I had been drinking for over a decade. As my alcoholism progressed, it started affecting all areas of my life. I fell ill frequently, often got injured in small accidents. My relationships with my parents, spouse and my lovely children were very strained, though at that time I did blame them. I lost jobs, but somehow always managed to get a new one every time.

During my active addiction, I never hesitated to lie, sometimes cheat, always manipulated and often conned people to either get or hide my booze.

I had this underlying feeling that I was different from other common folk. That I am more intelligent, knowledgeable, smarter. Different in a superior sort of way.

I also lost contact with God. Though I did ‘pray’, it was mainly to ask for things or to save my skin. There was huge guilt and shame that created a barrier between me and God.

Drinking made me comfortable in my darkness and kept the light away. I am sure God heard my prayers, but I was not listening for solutions. I couldn’t save myself from myself.
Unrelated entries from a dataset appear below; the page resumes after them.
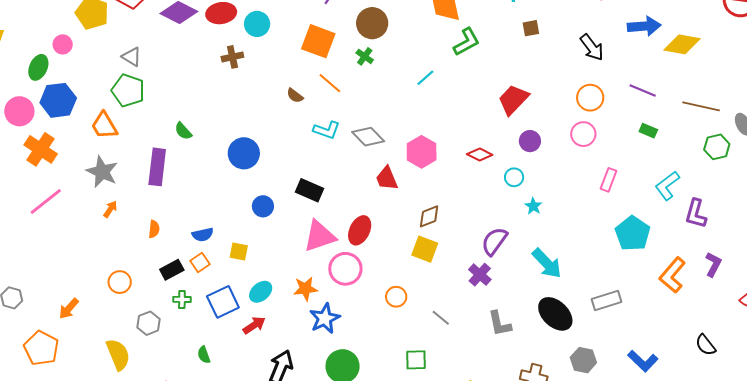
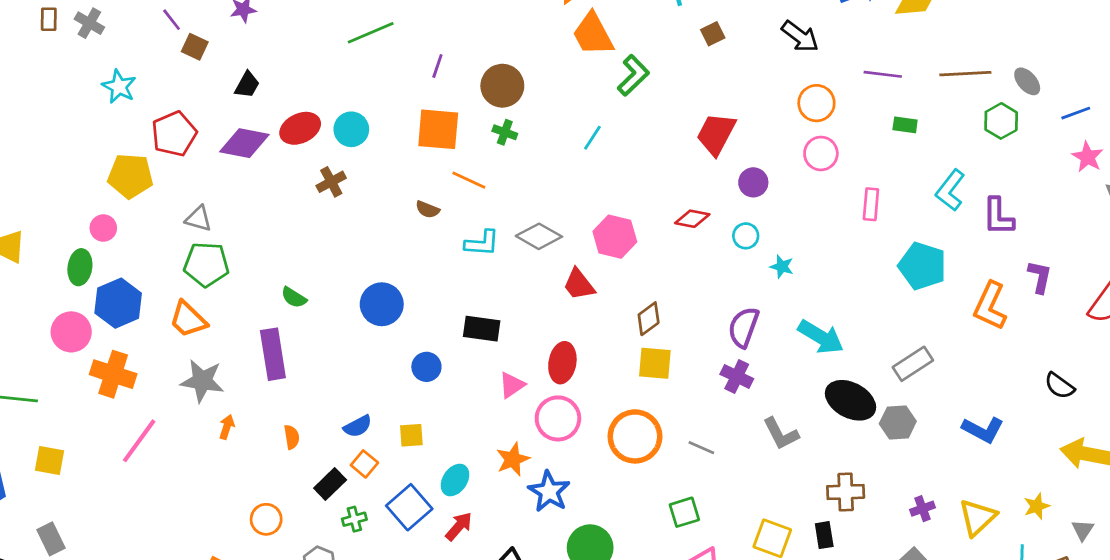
pink triangle: (320, 236) -> (512, 385), size x0.6
orange circle: (396, 297) -> (635, 436), size x1.8
gray hexagon: (583, 360) -> (898, 423), moved

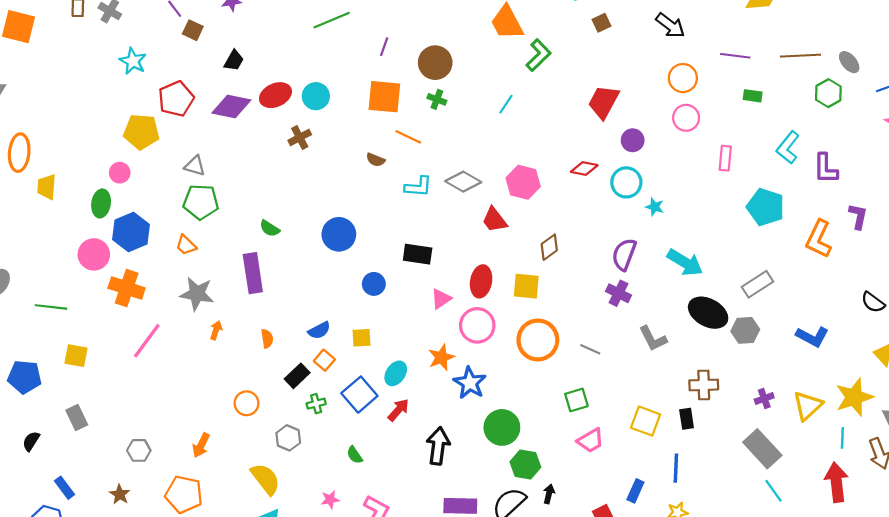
cyan circle: (746, 236) -> (626, 182), size x1.5
orange trapezoid: (188, 319) -> (186, 245), size x0.7
yellow square: (655, 363) -> (526, 286), moved
yellow star: (1037, 506) -> (854, 397), size x1.8

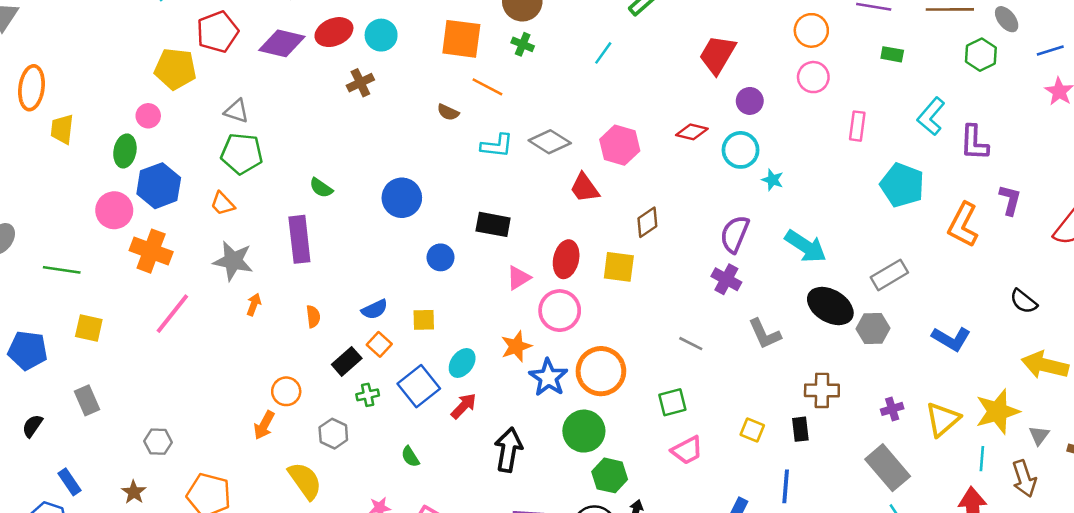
orange circle: (538, 340) -> (601, 371), moved
yellow square: (646, 421) -> (752, 430), size x0.7
orange arrow: (201, 445) -> (264, 425), moved

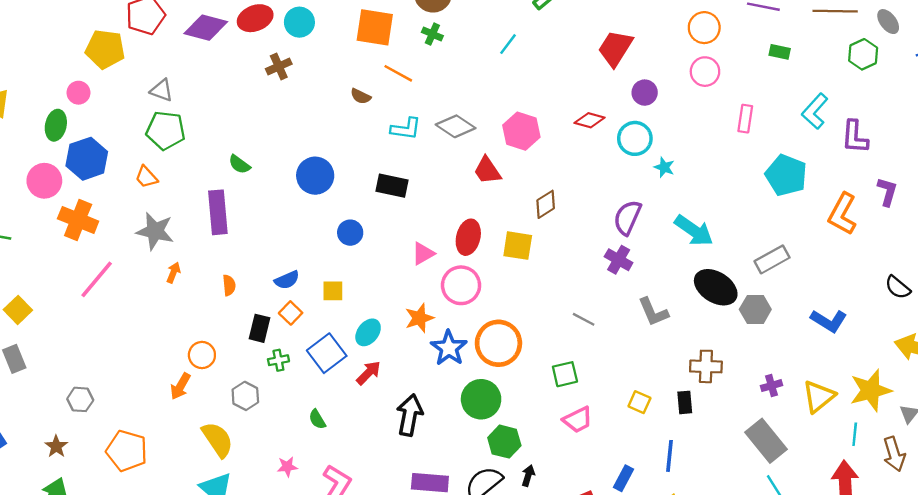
black rectangle: (493, 224) -> (392, 186), moved
yellow square: (89, 328) -> (18, 310), moved, turned 32
black rectangle: (347, 361) -> (260, 328), turned -36

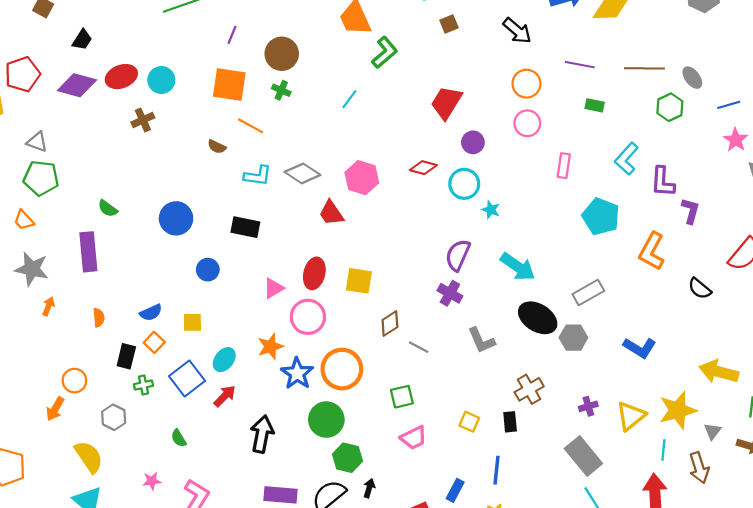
purple L-shape: (887, 192) -> (691, 211), moved
brown diamond: (546, 204) -> (390, 324), moved
black semicircle: (898, 287) -> (700, 288), moved
brown cross: (706, 366) -> (529, 389), turned -32

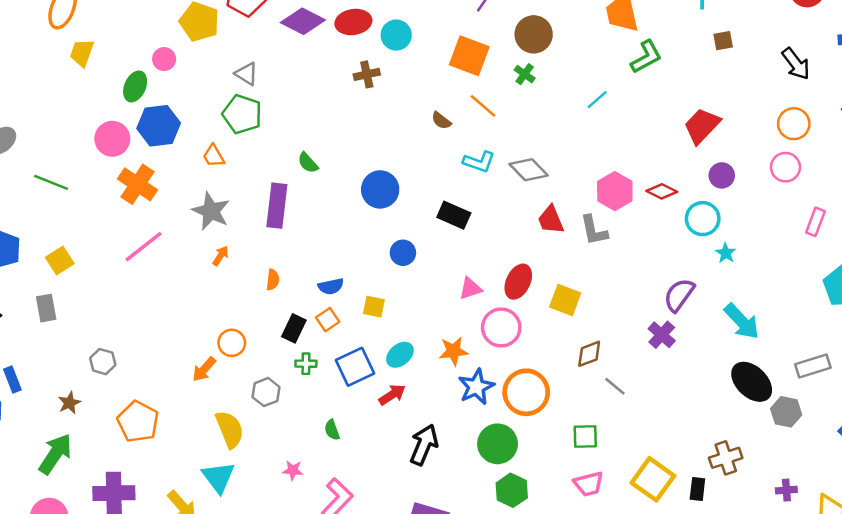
pink hexagon: (362, 178) -> (615, 191), moved
gray L-shape: (481, 340) -> (594, 230), moved
yellow square: (469, 422) -> (653, 479), size x1.8

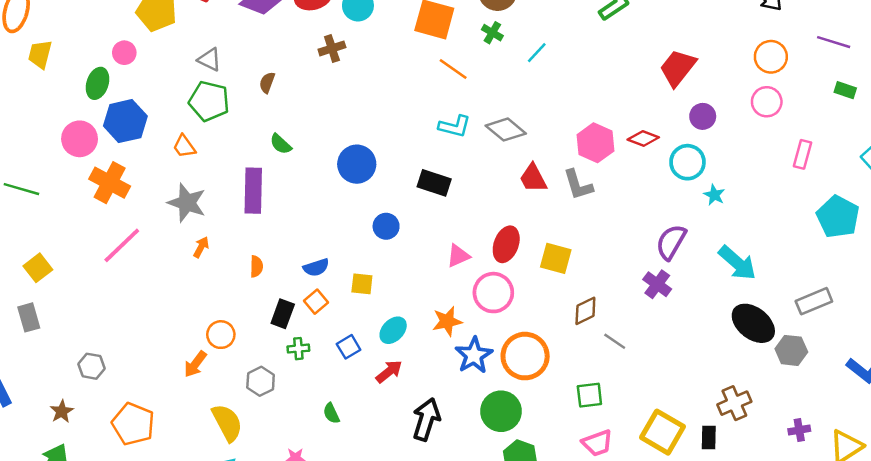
cyan line: (597, 100) -> (537, 53), moved
brown semicircle: (441, 121) -> (267, 83), moved, turned 78
blue square: (355, 367) -> (349, 347), size x0.6

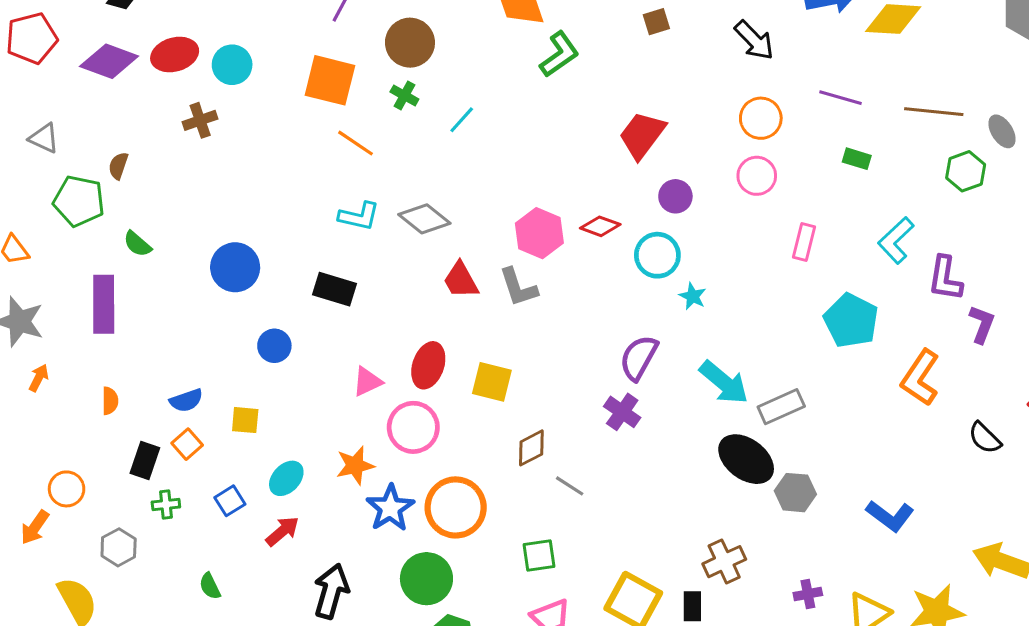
green pentagon: (209, 101) -> (79, 201), moved
gray rectangle: (814, 301) -> (781, 407), moved

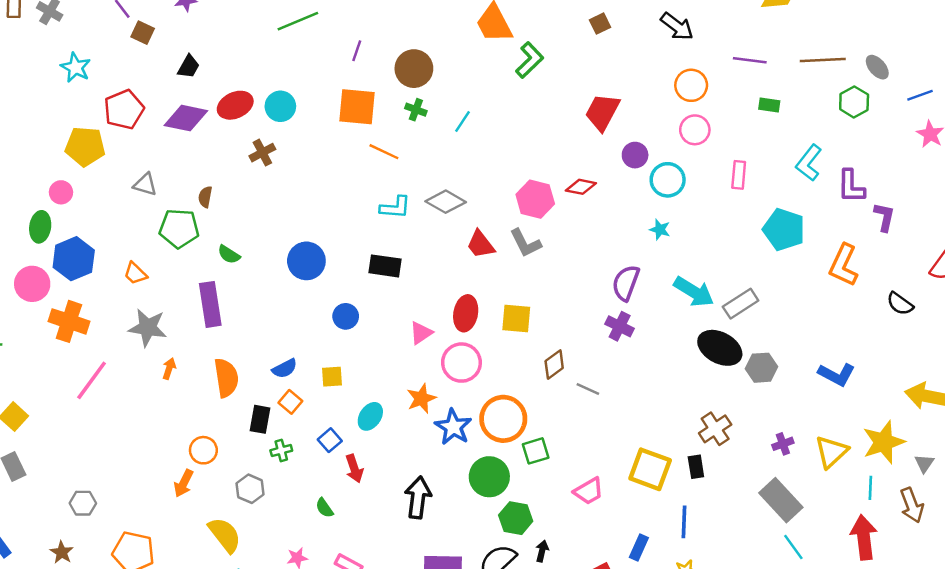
cyan circle: (657, 255) -> (668, 180), moved
orange semicircle: (110, 401) -> (226, 378), size x1.8
red arrow: (282, 531) -> (354, 468), moved, turned 120
green square: (539, 556) -> (536, 451), moved

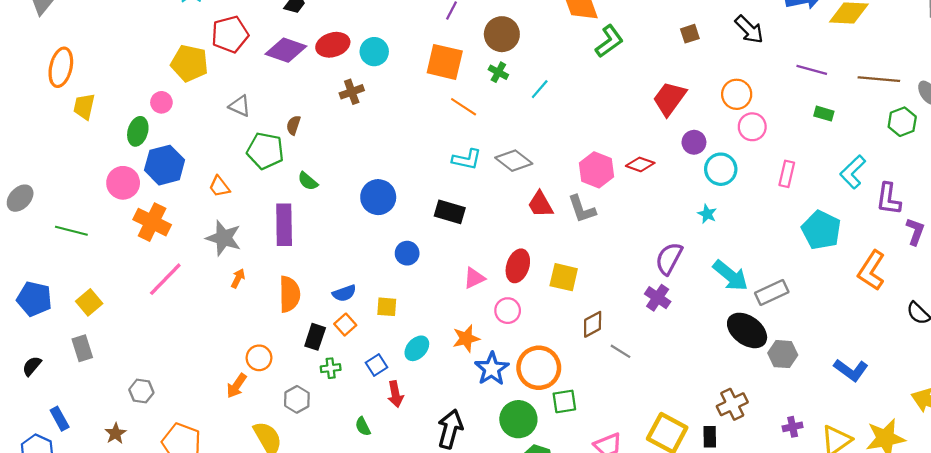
brown square: (600, 24) -> (690, 34), moved
orange circle: (691, 85) -> (737, 94), moved
pink circle: (461, 363) -> (508, 311), size x0.7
Drinking seemed to allow the darkness to stay in my life, and blocked the light.

The continued pain and emptiness of my soul was terrifying. I tried to calm it with alcohol. And by putting on a brave, grandiose face. Hiding all the feelings of worthlessness behind a mask of care-a-damn attitude. Being ‘cool’ in the face of rising and persistent fears.

Alcoholism destroyed my relationships

Alcohol made me incapable of processing feelings. Nothing seemed to affect me – my parents’ fears and helplessness, my wife’s shame and breakdowns, my kids’ emotional distress – I was on a roller-coaster where nothing mattered. I had ruined all connections with others.

The only emotions I felt were deep inside – mostly a mix of anger and fear.

Was I human? Humans feel for others. They empathise, share, are capable of putting themselves in others’ shoes. They are able to acknowledge the feelings others are experiencing, at least to a large extent. I realized that normal people make sacrifices – for the sake of others. They willing give up somethings to make others happy.

I sacrificed alcohol and reclaimed my life

So, I decided to sacrifice. To give up my most loved thing – booze.

I realized that I could not do it on my own. After all my own thinking had got me here. Obviously, I couldn’t rely on my own booze-soaked brain. I needed someone to help me, give direction, hold my hand on a slippery, scary slope.

I asked my family to check me into a rehab. I was fortunate to get into a good rehab – Hope Trust. The professional, experienced counsellors guided me through the initial process. I began to take baby steps.

My spiritual journey at an alcohol rehab

At the rehab, I was told that addiction is a bio-psycho-socio disease. That means, it affects the body, mind and relationships.

My counsellor, however, added another part to the definition – spiritual. He said it erodes the ethical or value system. I had become a selfish, self-centred, manipulative person – hard facts to digest about myself.

I realized the spiritual aspect of my alcoholism at the rehab. The skilful therapist kept prodding me to get honest – with my life and emotions. Initially, it was difficult, but got easier as I made a shift from unseen denial patterns to really facing myself. Then I had to make further sacrifices – surrender my old thinking and behaviour patterns and learn new ones. My attitude began to change. As I looked at my life, a measure of humility came in, I began to re-connect with God. Now there was no fog, no shame, no ego between God and me.

With that my journey in sobriety started at the rehab. It had many ups and downs, but the feeling that I had surrendered my obsession gave me a new sense of freedom and purpose. I became capable of feeling for others. I could empathise and identify. Hope replaced fear. Shame and regret were replaced with acceptance.

As my body, mind and relationships healed, my value system was restored. I was feeling gratitude to the rehab and my therapists – a feeling I hadn’t felt for a long time for anyone. I was on my way to becoming a human, again!